The tax era
Abolition of non-filer category means individuals who paid small fee to avoid taxes will no longer be able to evade tax obligations
The Federal Board of Revenue (FBR) has announced a raft of new measures aimed at targeting non-filers to enhance tax compliance and broaden the tax base by abolishing the non-filer category. This includes restrictions on purchasing property, buying cars, investing in mutual funds, opening current accounts and engaging in international travel, except religious travel. The abolition of the non-filer category means that individuals who previously paid a small fee to avoid taxes on these transactions will no longer be able to evade tax obligations. The range of activities those who fail to file their tax returns will be prohibited from will expand beyond the five already mentioned above to a total of 15 activities. Non-filers will be barred from opening traditional bank accounts, with the exception of basic accounts for low-income individuals.
These restrictions will not be implemented all at once and will be phased in over the next few months. The FBR chairman has claimed that non-filers will be identified with the aid of machine learning and algorithms while criticizing the concept of non-filers, asserting that such classifications do not exist globally and should be abolished. Manpower and automation at critical entry points will also be enhanced to combat smuggling and the FBR will cooperate with the State Bank to monitor individuals whose income and transaction levels do not match. These measures, if indeed implemented over the coming months, arguably represent the most serious attempt to make Pakistan a tax compliant nation thus far. However, though the tax net might be getting bigger, will it be enough to catch the biggest fish?

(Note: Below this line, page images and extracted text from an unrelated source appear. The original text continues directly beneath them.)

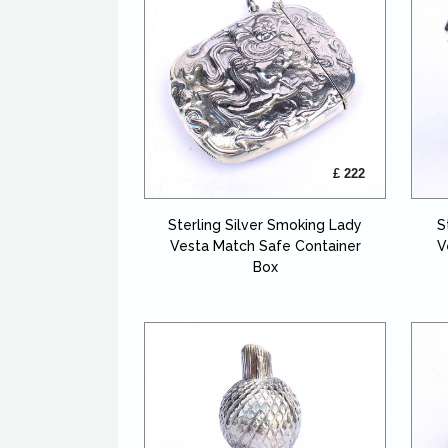
£ 222
Sterling Silver Smoking Lady
S
Vesta Match Safe Container
V
Box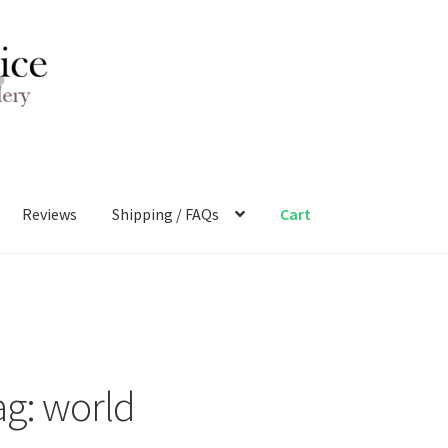
Reviews
Shipping / FAQs
Cart
ag:
world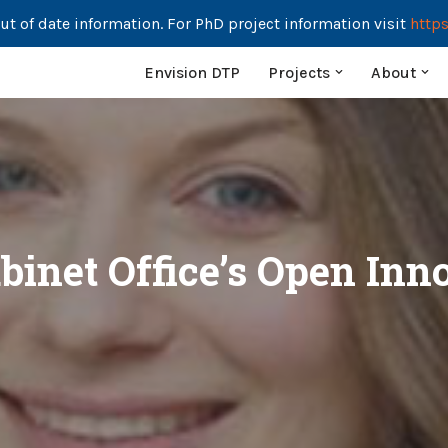
ut of date information. For PhD project information visit
https
Envision DTP
Projects
About
binet Office’s Open In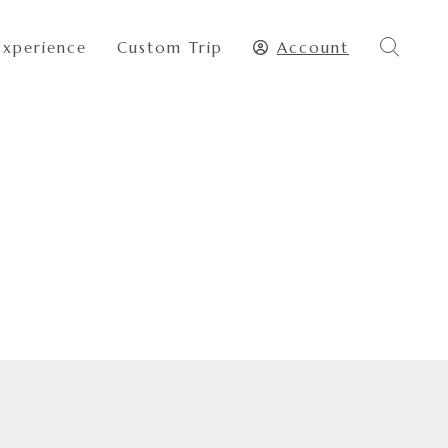
Experience
Custom Trip
Account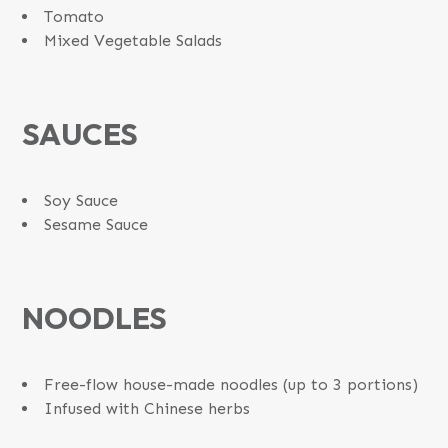
Tomato
Mixed Vegetable Salads
SAUCES
Soy Sauce
Sesame Sauce
NOODLES
Free-flow house-made noodles (up to 3 portions)
Infused with Chinese herbs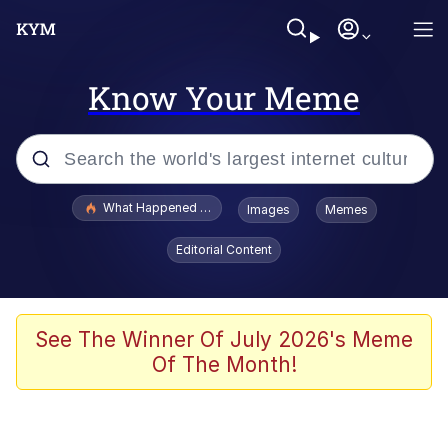
Know Your Meme
Popular searches
What Happened To Toadsworth / Toadsworth Is Dead
Images
Memes
Evelyn Smith Smiling /
Editorial Content
Evelynsmithhhhh Stare
Memes
What's That? We're From the Future
See The Winner Of July 2026's Meme
Of The Month!
Polyester Edit
Neegy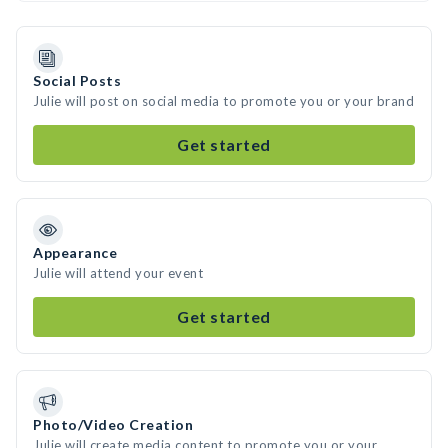
Social Posts
Julie will post on social media to promote you or your brand
Get started
Appearance
Julie will attend your event
Get started
Photo/Video Creation
Julie will create media content to promote you or your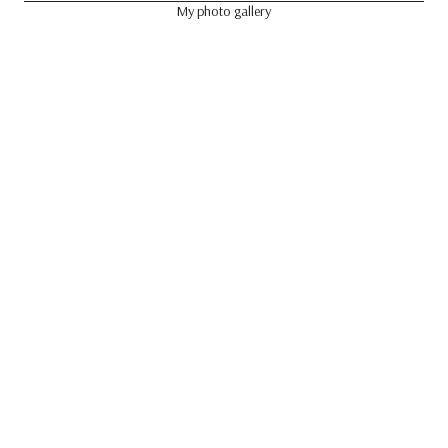
My photo gallery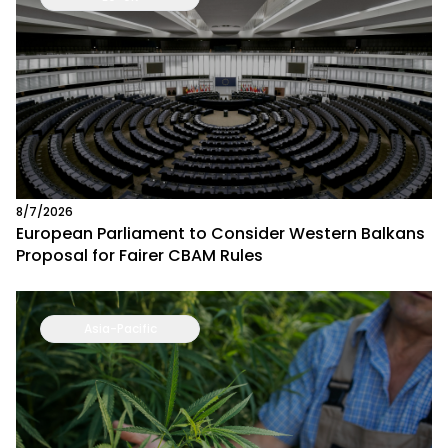
8/7/2026
European Parliament to Consider Western Balkans
Proposal for Fairer CBAM Rules
Asia-Pacific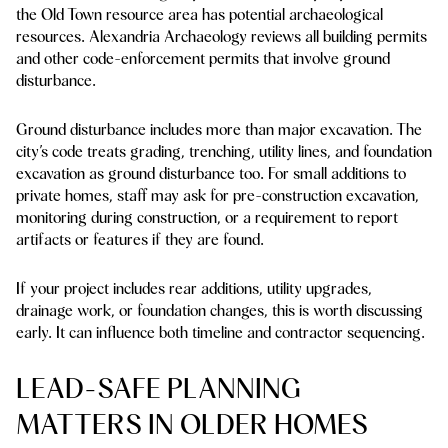
the Old Town resource area has potential archaeological
resources. Alexandria Archaeology reviews all building permits
and other code-enforcement permits that involve ground
disturbance.
Ground disturbance includes more than major excavation. The
city’s code treats grading, trenching, utility lines, and foundation
excavation as ground disturbance too. For small additions to
private homes, staff may ask for pre-construction excavation,
monitoring during construction, or a requirement to report
artifacts or features if they are found.
If your project includes rear additions, utility upgrades,
drainage work, or foundation changes, this is worth discussing
early. It can influence both timeline and contractor sequencing.
LEAD-SAFE PLANNING
MATTERS IN OLDER HOMES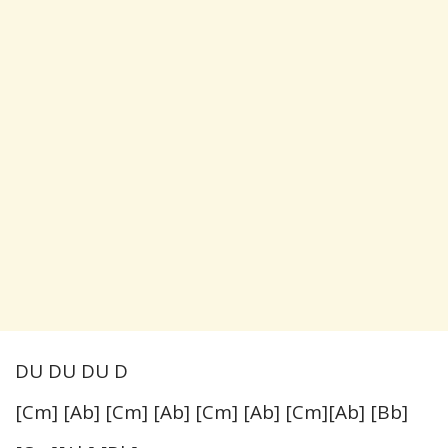
DU DU DU D
[Cm] [Ab] [Cm] [Ab] [Cm] [Ab] [Cm][Ab] [Bb]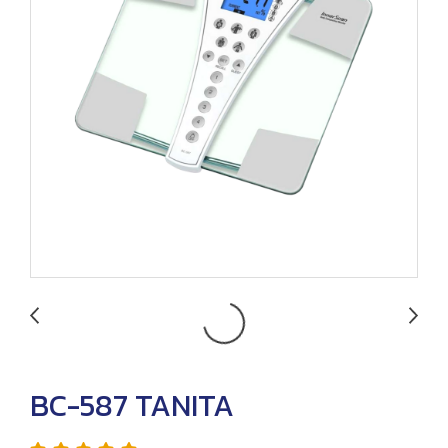
BC-587 TANITA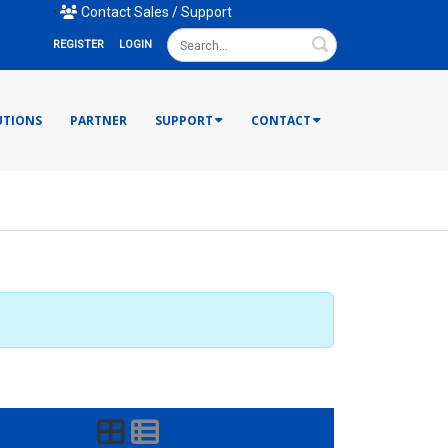
mail Us
•
Contact Sales / Support
Search
REGISTER
LOGIN
UTIONS
PARTNER
SUPPORT
CONTACT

While the minister of state for finance has stated that the FBR is implementing digitization initiatives aimed at formalizing untaxed sectors and encouraging compliance, sectors like retail, agriculture and real estate have proven to be notoriously tax averse in the past. This is among the reasons that the tax-to-GDP ratio has remained stagnant for several years despite increasing pressure from institutions like the IMF to expand revenue collection. If this continues to be the case, the new measures may simply result in an increased burden on the salaried classes. It should be noted that this demographic usually has its income deducted at source, meaning that many individuals are paying tax without going through the trouble of actually filing them. The new restrictions on non-filers may thus not necessarily change the revenue picture significantly. In order for that to happen, taming the vast untaxed sector is unavoidable. This would have been a formidable enough challenge on its own. That it comes at a time when the government might have to withdraw or limit various forms of support only complicates the picture. Power tariffs might still go up and the government will refrain from determining support prices for good grains and limit subsidies for the energy sector to one per cent of GDP to remain in compliance with stringent IMF conditions. Underscoring the necessity of such measures will not change the fact that they are likely to be deeply unpopular. It also goes without saying that raising revenues is also not the only imperative for the government, it also has to find ways to create a better business environment at a time when the tariff and tax pressures on both businesses and consumers are going up. This will be an unenviable task, to say the least.